Festival: Knüppeln bei Kerzenlicht

Abschaltung des Verstands: Das Festival Club Transmediale lotet die Grenzen der Musik aus.

Große, wirre Augen irren über die Bühne. Der dazugehörige Körper zuckt bei jedem Drumschlag zusammen: „Yee-Haaw!“. Hoho, wo sind wir denn hier gelandet, im Maria am Ostbahnhof, gewiss, doch wer ist der ältere Herr mit Gleitsichtbrille und Hörgerät, der um vier Uhr morgens im schrillen Cowboy-Outfit über die Bretter stampft und mit einem Kavalleriehorn zum Angriff bläst? Es ist der 60jährige Norman Carl Odam aus Texas, besser bekannt als Legendary Stardust Cowboy, der mit seiner Debüt-Single „Paralyzed“ von 1968 David Bowie zu seinem Ziggy Stardust anregte. Welch Idee, dieses Original des Hillbilly-Rock einzuladen, um zusammen mit dem Berliner Slide-Guitar-Poeten Kraftpost („Der Blues kam zu mir durch das Telefon“) und dem Schweizer Blues-Trash-Gospel-Prediger Reverend Beatman („Halleluja-Suck-My-Cock-Oh-Jesus!“) ein Panorama durchgeknallter White-Trash-Romantik abzufackeln, während nebenan die zehnköpfige Band Chrome Hoof in silbernen Mönchskutten mit zähflüssigem Alien-Disco-Metal-Funk das Erdenvolk verwirrt.

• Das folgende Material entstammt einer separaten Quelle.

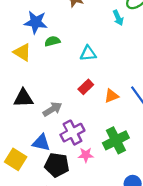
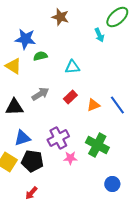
gray arrow: (52, 109) -> (40, 94), moved
green cross: (116, 140) -> (97, 145), turned -35
blue triangle: (41, 143) -> (22, 138), moved, turned -30
black pentagon: (57, 165) -> (32, 161), moved

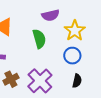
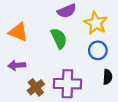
purple cross: (40, 81) -> (67, 84), turned -35

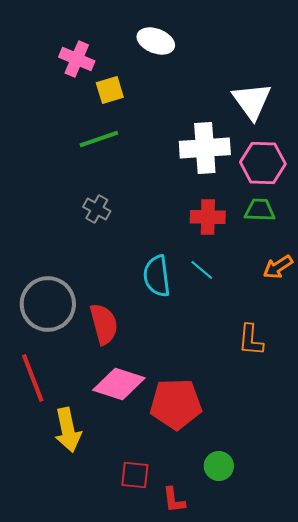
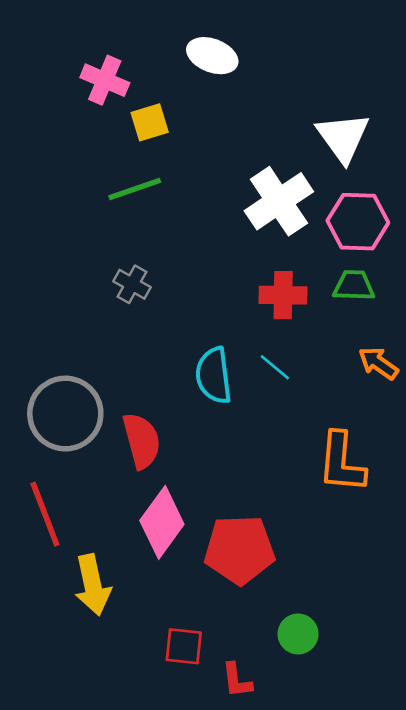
white cross: (205, 148) -> (279, 201), turned -30
orange arrow: (278, 267) -> (378, 363), turned 68
orange L-shape: (251, 340) -> (342, 463), size x1.4
pink diamond: (119, 384) -> (162, 522), turned -72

Ja, es ist der blanke Wahnsinn. Das Motto der neunten Ausgabe des Musikfestivals Club Transmediale könnte kaum besser gewählt sein: „Unpredictable“ (Unberechenbar). Schließlich kann man nie wissen, was hier als nächstes kommt. Auch in diesem Jahr haben die Macher der CTM wieder ein mutiges Programm zusammengestellt. Alles in Frage zu stellen – das ist der wichtigste Akt, der die Klangabenteurer bei ihrer Suche nach neuer Energie verbindet.

So bringt der Amerikaner Mark Bain tatsächlich Gebäude zum Erzittern, wenn er mit Ultraschalltechnik seismische Gebäudeschwingungen in dröhnende Vibrationen umsetzt, die erst kaum wahrnehmbar und dann fast nicht auszuhalten sind. Hart an der Grenze arbeitet auch der Turntable-Artist Christian Marclay, der drei ältere Plattenspieler zur Tonerzeugung benutzt, die kein Amateur-DJ geschenkt nehmen würde, wobei die Geräuschereignisse von Flo Kaufmann direkt auf Vinyl-Rohlingen mitgeschnitten werden, um dann wieder als neues Spielmaterial auf Marclays Tellern zu landen. Da scratcht und loopt es durcheinander, und es hört sich an, als ob Tausende Kakerlaken über einen Mischpult herfallen.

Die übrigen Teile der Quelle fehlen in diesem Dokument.